One Plus One by JoJo Moyes
The story: Jess is a single mom raising a brilliant, quirky daughter as well as her ex-husband's teenage son. She works hard as a housecleaner/bartender and barely has enough money to feed the kids, much less send her daughter to the exclusive private school that has offered her a nearly full scholarship for her math skills. And then she crosses paths with Ed, a multimillionaire who is about to lose everything. The four of them accidentally embark on a journey to get to the Math Olympiad and end up becoming a family.
Me: This was a fun book. It's a beach read. Nothing terribly amazing, just fun and happy for the most part. Great for summer!
The Nightingale by Kristin Hannah.
The story: French sisters Vianne and Isabelle, daughters raised by an emotionally cold father, have approached life completely differently. Vianne is careful, comfortable in her marriage, but fearful; Isabelle, 10 years younger, is impetuous, rebellious, and reckless. When the Nazis invade France, they must both make impossible choices. Vianne's husband is drafted, and she and her young daughter must survive without food or money—and with a German captain living with them. Isabelle joins the Resistance and risks her life daily to save others.

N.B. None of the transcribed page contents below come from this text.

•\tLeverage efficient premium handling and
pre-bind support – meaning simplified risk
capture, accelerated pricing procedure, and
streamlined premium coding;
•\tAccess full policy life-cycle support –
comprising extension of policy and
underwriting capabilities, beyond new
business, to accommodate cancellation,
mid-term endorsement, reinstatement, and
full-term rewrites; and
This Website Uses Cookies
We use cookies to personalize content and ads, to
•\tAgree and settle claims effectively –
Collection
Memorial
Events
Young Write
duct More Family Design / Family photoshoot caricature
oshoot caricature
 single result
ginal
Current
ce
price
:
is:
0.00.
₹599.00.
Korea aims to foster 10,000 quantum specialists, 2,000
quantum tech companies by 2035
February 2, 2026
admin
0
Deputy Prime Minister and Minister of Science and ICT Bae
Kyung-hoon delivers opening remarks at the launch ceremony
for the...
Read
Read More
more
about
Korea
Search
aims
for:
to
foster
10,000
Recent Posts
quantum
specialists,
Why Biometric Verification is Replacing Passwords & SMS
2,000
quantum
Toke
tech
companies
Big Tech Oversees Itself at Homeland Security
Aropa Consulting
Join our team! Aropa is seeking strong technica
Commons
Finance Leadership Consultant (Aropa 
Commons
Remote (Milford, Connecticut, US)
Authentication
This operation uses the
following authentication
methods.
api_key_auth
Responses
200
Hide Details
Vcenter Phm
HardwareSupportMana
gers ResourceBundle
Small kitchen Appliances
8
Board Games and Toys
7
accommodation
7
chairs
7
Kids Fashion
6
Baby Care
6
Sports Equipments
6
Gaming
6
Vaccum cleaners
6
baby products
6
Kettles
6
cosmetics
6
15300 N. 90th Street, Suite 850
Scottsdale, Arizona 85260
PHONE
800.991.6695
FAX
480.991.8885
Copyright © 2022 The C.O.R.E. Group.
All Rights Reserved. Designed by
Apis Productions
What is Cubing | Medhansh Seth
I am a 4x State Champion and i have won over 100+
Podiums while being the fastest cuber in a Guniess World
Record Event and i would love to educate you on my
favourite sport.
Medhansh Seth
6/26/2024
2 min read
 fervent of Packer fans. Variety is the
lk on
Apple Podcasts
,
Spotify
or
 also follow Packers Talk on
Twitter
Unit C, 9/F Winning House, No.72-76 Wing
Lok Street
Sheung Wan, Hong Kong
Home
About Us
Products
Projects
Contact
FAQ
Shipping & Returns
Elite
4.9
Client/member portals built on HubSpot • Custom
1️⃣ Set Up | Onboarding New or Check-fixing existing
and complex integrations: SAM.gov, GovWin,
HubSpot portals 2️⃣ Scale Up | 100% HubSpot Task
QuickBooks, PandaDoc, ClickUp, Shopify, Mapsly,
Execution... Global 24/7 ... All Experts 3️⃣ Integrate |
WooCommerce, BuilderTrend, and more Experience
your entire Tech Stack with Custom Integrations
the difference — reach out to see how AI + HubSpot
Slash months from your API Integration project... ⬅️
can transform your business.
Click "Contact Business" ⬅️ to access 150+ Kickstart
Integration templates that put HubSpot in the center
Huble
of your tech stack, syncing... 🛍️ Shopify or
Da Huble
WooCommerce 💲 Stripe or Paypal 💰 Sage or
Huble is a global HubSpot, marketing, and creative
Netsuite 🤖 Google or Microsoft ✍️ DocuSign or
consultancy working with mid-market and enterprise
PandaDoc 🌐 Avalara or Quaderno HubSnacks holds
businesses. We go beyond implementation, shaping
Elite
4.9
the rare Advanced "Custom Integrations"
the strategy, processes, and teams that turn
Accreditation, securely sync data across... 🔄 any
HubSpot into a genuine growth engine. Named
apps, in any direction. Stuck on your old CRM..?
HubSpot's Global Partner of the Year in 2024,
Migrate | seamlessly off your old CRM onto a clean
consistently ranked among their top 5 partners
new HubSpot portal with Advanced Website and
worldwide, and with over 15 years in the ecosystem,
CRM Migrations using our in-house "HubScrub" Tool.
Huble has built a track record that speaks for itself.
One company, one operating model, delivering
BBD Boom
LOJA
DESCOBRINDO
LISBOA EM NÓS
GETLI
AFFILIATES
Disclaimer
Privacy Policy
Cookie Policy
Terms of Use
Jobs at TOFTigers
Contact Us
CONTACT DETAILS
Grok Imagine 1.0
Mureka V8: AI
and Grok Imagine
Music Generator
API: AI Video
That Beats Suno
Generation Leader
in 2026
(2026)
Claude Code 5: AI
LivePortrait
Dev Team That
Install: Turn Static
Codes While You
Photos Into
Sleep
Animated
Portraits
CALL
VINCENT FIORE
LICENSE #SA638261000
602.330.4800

Me: I loved this epic tale of survival during World War II. Isabelle gets more attention; her choices are flashier and more dramatic. But Vianne is the character I can identify with more: the one who does anything she can to provide for her family, the one who doesn't know how strong she is until she is forced to protect those she loves— the one who sometimes makes bad decisions because she doesn't understand how cruel people can be. I am fascinated with WWII stories, largely because there are so many aspects of the war to explore: soldiers on all sides, families and individuals in all kinds of circumstances, the home front, the Holocaust, the Japanese-American experience, the unsung heroes, post-war, etc. And while I've read similar stories, The Nightingale takes a fresh look at how two small people can make a huge difference in a war that encompassed the whole world. Highly recommended.
World War Z: An Oral History of the Zombie War by Max Brooks.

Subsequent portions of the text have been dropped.